O projeto político e a teoria dos autores

Duas das questões fundamentais da nossa época são:  Como realizar uma revolução de justiça social no nosso mundo presente? O que podemos aprender com a história da nossa espécie que nos ajude a ir além desse impasse?

Essas questões têm ocupado pensadores e ativistas sérios ao longo de toda a história – e agora, diante do aquecimento global, precisamos urgentemente de respostas convincentes.

São perguntas que Graeber e Wengrow também fazem e certamente é por isso que o livro tem chamado a atenção das pessoas. Há, no entanto, uma terceira pergunta que muitos de nós nos fazemos: Como a sociedade humana se tornou tão grosseiramente desigual?

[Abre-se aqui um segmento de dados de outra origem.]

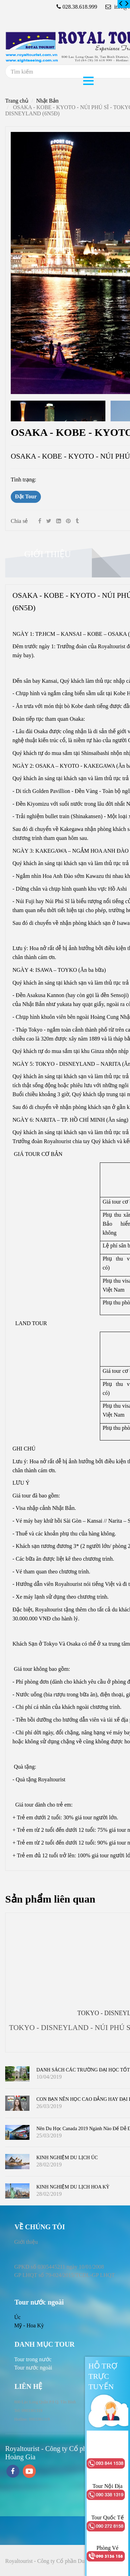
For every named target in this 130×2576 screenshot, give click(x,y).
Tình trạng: (24, 479)
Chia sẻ (19, 521)
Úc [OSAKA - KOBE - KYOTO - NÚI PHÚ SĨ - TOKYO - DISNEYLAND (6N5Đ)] (17, 2317)
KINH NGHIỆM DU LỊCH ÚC (67, 2157)
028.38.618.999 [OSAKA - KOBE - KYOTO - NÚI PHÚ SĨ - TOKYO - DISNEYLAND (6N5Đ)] (79, 7)
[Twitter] (48, 521)
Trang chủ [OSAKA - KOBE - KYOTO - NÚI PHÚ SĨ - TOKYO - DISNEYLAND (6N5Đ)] (16, 101)
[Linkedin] (58, 521)
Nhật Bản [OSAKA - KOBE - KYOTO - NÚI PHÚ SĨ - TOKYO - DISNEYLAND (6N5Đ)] (47, 101)
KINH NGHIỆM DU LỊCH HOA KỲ (73, 2187)
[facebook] (12, 2471)
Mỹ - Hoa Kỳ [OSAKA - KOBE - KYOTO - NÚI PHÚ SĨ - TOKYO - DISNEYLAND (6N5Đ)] (29, 2325)
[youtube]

De maneira surpreendente, Graeber e Wengrow não estão interessados nesta questão. Eles dizem isso explicitamente: seu primeiro capítulo é intitulado “Adeus à infância da humanidade – Ou por que este não é um livro sobre as origens da desigualdade”.

Um dos argumentos centrais do livro é que a desigualdade, a hierarquia e a violência sempre foram formas possíveis de organizar qualquer sociedade humana. Não houve uma época, dizem eles, antes da desigualdade. Além disso, embora usem bastante as palavras “igualdade” e “igualitário”, eles afirmam que a igualdade seria uma preocupação vazia, um conto de fadas, e que falar de uma “sociedade igualitária” é não dizer nada.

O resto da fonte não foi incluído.